Sources: https://arxiv.org/pdf/1708.05031.pdf, https://github.com/hexiangnan/neural_collaborative_filtering

## 1. Introduction

Collaborative filtering is a type of personalized recommender system that models user's preference on items based on his/her past interactions. Matrix factorization (MF) is the most popular method for collaborative filtering. The MF models user and item interaction as an inner product of their latent vectors. This paper focuses on using neural networks to learn the interaction function, rather than handcrafting it.

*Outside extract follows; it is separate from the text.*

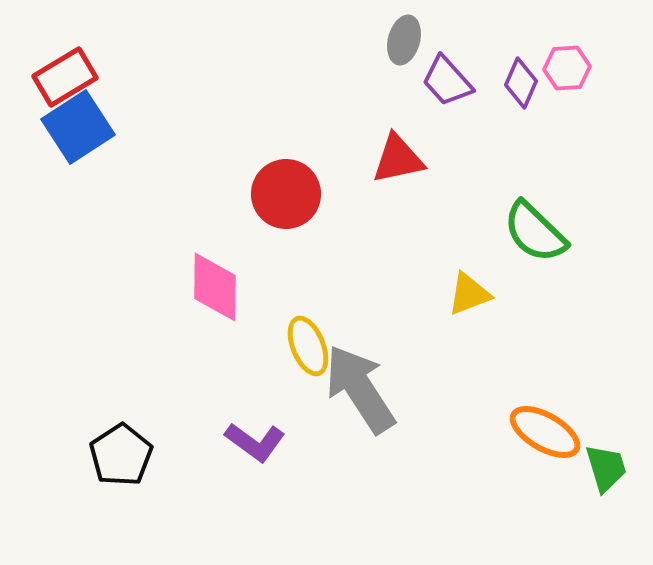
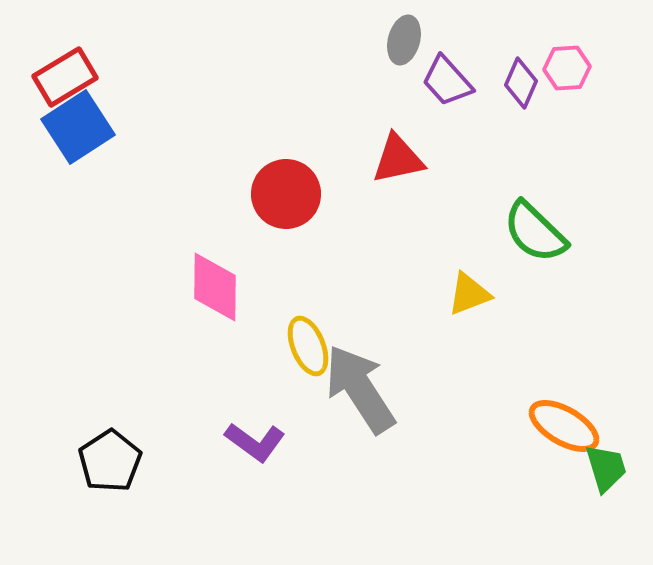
orange ellipse: moved 19 px right, 6 px up
black pentagon: moved 11 px left, 6 px down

It specifically focuses on the implicit feedback case, in which user interactions are reflected through behaviors like watching videos and purchasing products. In contrast, explicit feedback reflects user interaction through reviews and ratings of items. The implicit case is more difficult because user satisfaction is not observed and negative feedback is absent.

## 2 Preliminaries

### 2.1 Learning from Implicit Data

Let M denote the number of users and N denote the number of items. The user-item iteraction matrix $\textbf{Y} \in \mathbb{R}^{MxN}$ from user's implicit feedback is defined as:

$$y_{ui}=\begin{cases} 
          1 & \text{if interaction (user u, item i) is observed} \\
          0 & \text{otherwise.} 
       \end{cases}$$

The problem is then to estimate the scores of all unobserved entries in $\textbf{Y}$, which are used to rank the items, through an interaction function. The interaction function can be formalized as $\hat{y}_{ui} = f(u,i|\Theta)$, where $\hat{y}_{ui}$ denotes the predicted score of interaction $y_{ui}$, $\Theta$ denotes model parameters, and f denotes the function that maps model parameters to the predicted score.

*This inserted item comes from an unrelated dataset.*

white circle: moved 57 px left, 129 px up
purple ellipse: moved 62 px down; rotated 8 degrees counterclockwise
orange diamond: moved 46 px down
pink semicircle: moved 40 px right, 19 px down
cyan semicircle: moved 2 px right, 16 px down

The parameters $\Theta$ can be estimated by optimizing an objective function. Two commonly used functions are the pointwise loss and the pairwise loss. The pointwise approach looks at a single item at a time in the loss function. The pointwise approach looks at a pair of items at a time. Pairwise learning maximizes the margin between observed entry $\hat{y}_{ui}$ and unobserved entry $\hat{y}_{uj}$

The presented NCF framwork parametrizes the function f using neural networks to estimate $\hat{y}_{ui}$. It naturally supports both pointwise and pairwise learning.

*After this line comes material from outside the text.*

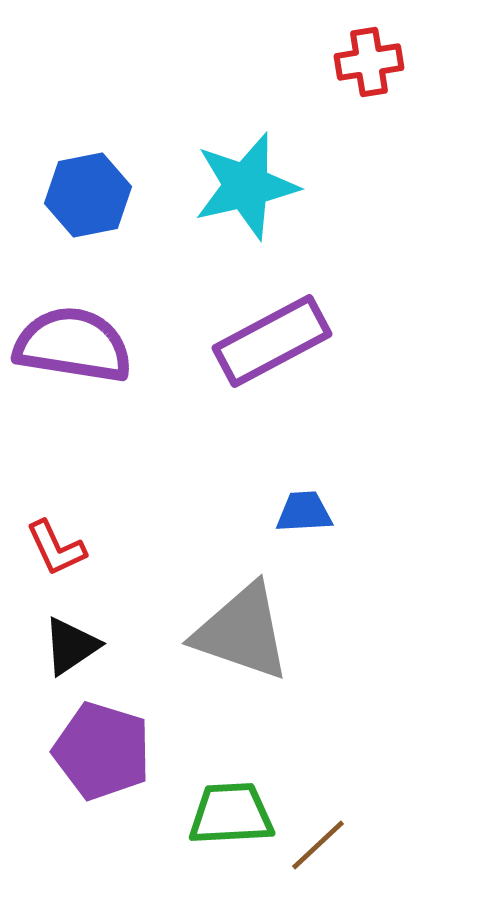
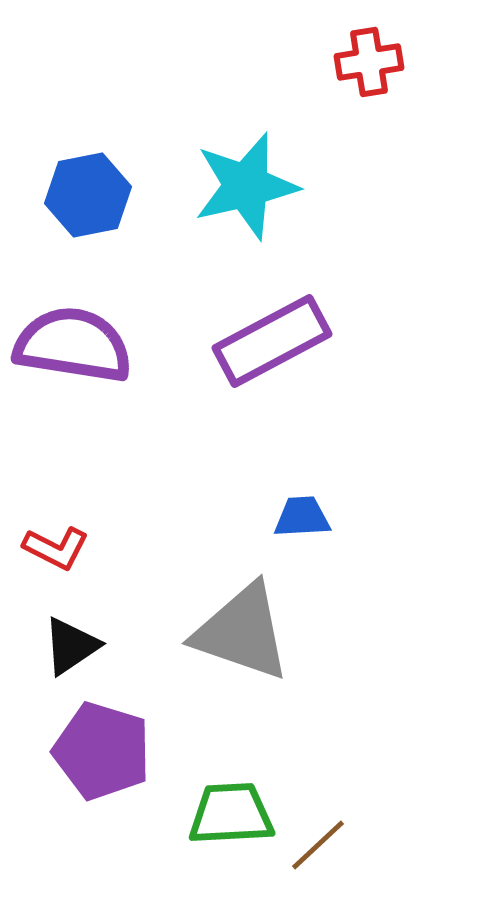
blue trapezoid: moved 2 px left, 5 px down
red L-shape: rotated 38 degrees counterclockwise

### 2.2 Matrix Factorization

MF associates each user and item with a real-valued vector of latent features. Let $\textbf{p}_u$ and $\textbf{q}_u$ denote the latent vector for user u and item i, respectively. MF estimates an interaction $y_{ui}$ as the inner product of  $\textbf{p}_u$ and $\textbf{q}_u$:

$$\hat{y}_{ui}=f(u,i| \textbf{p}_u,\textbf{q}_u)=\textbf{p}_u^T\textbf{q}_u=\sum_{k=1}^{K}p_{uk}q_{ik}$$

where K denotes the dimension of the latent space. MF, however, has its limitations. Consider the following figure.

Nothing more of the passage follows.